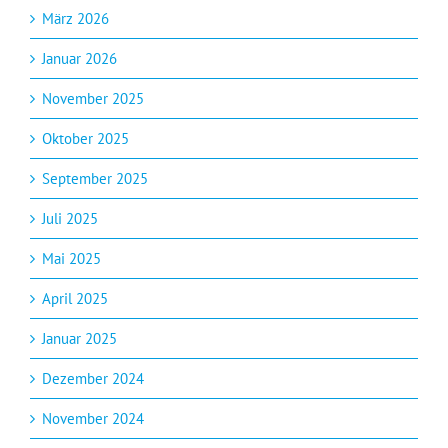
März 2026
Januar 2026
November 2025
Oktober 2025
September 2025
Juli 2025
Mai 2025
April 2025
Januar 2025
Dezember 2024
November 2024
⁂
The output is to be the material in full and unaltered, with pictures omitted.

Answer area:
März 2026
Januar 2026
November 2025
Oktober 2025
September 2025
Juli 2025
Mai 2025
April 2025
Januar 2025
Dezember 2024
November 2024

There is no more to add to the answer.